No, School Choice Will Not Destroy Private Schools

Liam Siegler | February 7, 2024

(The Lion) — School choice policies will not destroy the future of private education, despite some claims to the contrary.

Interviewed in a recent piece for Fox News, President and Founder of United States Parents Involved in Education Sheri Few argued that government money in private schools will likely “destroy” them. In her view, private schools invite future regulation when they accept state funds through ESA accounts and similar programs.

Once dependent on this money, she argues, they may potentially be put in a position where “they’re stuck having to make a choice of either closing their doors or compromising their values in order to continue to accept the federal and state funding.” 

Fear of hostile government intervention is certainly understandable. Many families choose homeschooling and private Christian schools specifically to avoid the overreach in public education. 

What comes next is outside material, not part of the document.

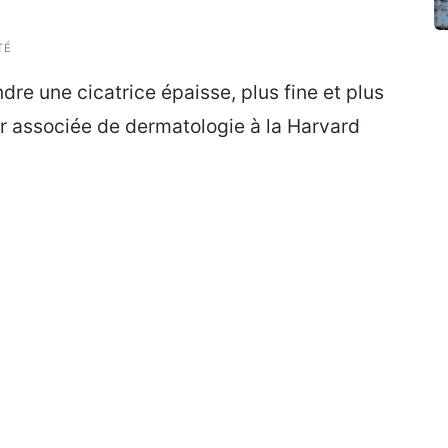
TÉ
ndre une cicatrice épaisse, plus fine et plus
ur associée de dermatologie à la Harvard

However, this type of objection to the school choice movement ignores several key facts. The potential dangers, of course, shouldn’t be ignored. But they are overstated. 

Even before the school choice movement started gaining traction, private schools were already being regulated. States regulate school standards, teacher certification, testing, transportation and homeschooling, to name a few common areas, the details of which vary from state to state.  

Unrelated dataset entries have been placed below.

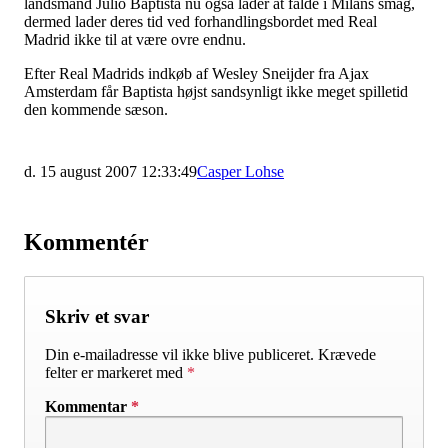
landsmand Julio Baptista nu også lader at falde i Milans smag,
dermed lader deres tid ved forhandlingsbordet med Real
Madrid ikke til at være ovre endnu.
Efter Real Madrids indkøb af Wesley Sneijder fra Ajax
Amsterdam får Baptista højst sandsynligt ikke meget spilletid
den kommende sæson.
d. 15 august 2007 12:33:49
Casper Lohse
Kommentér
Skriv et svar
Din e-mailadresse vil ikke blive publiceret.
Krævede
felter er markeret med
*
Kommentar
*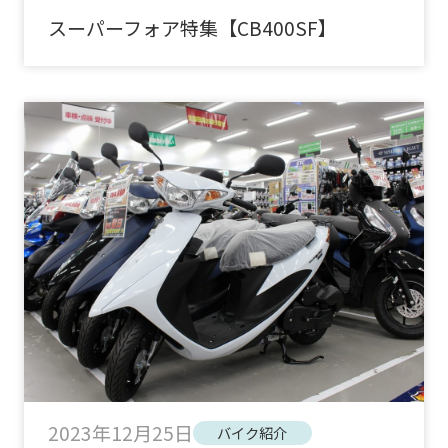
スーパーフォア特集【CB400SF】
2023年12月25日
バイク紹介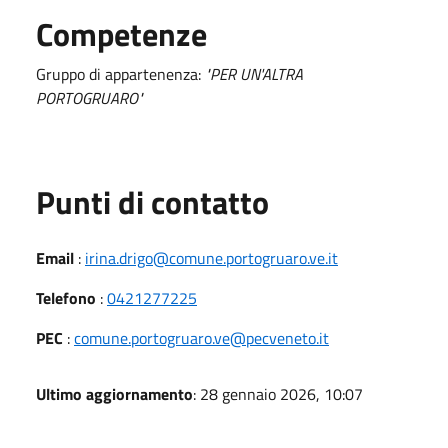
Competenze
Gruppo di appartenenza:
"PER UN'ALTRA
PORTOGRUARO"
Punti di contatto
Email
:
irina.drigo@comune.portogruaro.ve.it
Telefono
:
0421277225
PEC
:
comune.portogruaro.ve@pecveneto.it
Ultimo aggiornamento
: 28 gennaio 2026, 10:07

Some states are certainly more hostile to private education than others. In her comments to Fox, Few pointed to Katie Hobbs’ plan to further regulate Arizona’s ESA program. But rather than demonstrate why school choice is inherently dangerous, Arizona shows us why responsible policymaking is more important than ever.  

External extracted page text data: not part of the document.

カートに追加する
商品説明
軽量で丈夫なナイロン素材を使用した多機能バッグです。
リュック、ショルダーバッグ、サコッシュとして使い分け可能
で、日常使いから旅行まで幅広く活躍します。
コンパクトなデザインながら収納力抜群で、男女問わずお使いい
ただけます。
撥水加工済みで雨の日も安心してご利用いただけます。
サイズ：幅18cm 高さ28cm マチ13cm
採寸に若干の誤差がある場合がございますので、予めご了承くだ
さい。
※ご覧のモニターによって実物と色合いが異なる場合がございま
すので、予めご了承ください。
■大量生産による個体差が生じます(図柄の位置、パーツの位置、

As Corey DeAngelis and Jason Bedrick argue, “funding need not come with burdensome regulations.” 

School choice policies are carefully written to avoid the potential for harmful interventions. Arizona’s ESA statute, for example, explicitly states that a school “shall not be required to alter its creed, practices, admissions policy or curriculum” for accepting ESA students. 

The driving philosophy of the school choice movement is to “fund students, not systems.”  Programs are designed to fund families, not directly apportion money to schools. There are no strings attached. 

As DeAngelis and Bedrick also point out, states with greater educational freedom tend to be the least restrictive to homeschooling and private schools. State overreach is not typically an issue where the appetite for educational freedom flourishes. And states with hostile actors like Hobbs highlight the need to stay vigilant, especially when the policies at stake benefit families. Opposition is never a good reason to retreat. 

As another cautionary tale, Few cites the 1984 Supreme Court case Grove City v. Bellwhich led to a bill requiring recipients of federal money to adhere to civil rights law.  

But Few’s fear is misplaced. The Grove City Bill applies to federal funding. Private schools do not invite any new regulations by accepting state dollars unless the program were to specifically come with strings attached (which, as mentioned before, is not the case with current school choice programs). Thankfully, private schools do not have to fear federal regulations. 

As for the potential for state regulations to harm religious schools, it is important to realize that any regulation is bound to the Constitution.  

For example, the Free Exercise Clause protects against infringements on the religious character and practices of religious schools. State law is subject to the First Amendment. Governments can’t force schools to compromise their values through funding mechanisms such as vouchers and ESAs. Any attempt to do so could be challenged in court on religious liberty grounds. 

Though there is always good reason to be mindful of the potential pitfalls in any public policy, it would be a mistake to let fear prevent good laws from helping the families who need them most. 

School choice policies are tangibly benefiting students. It is important we fight for them.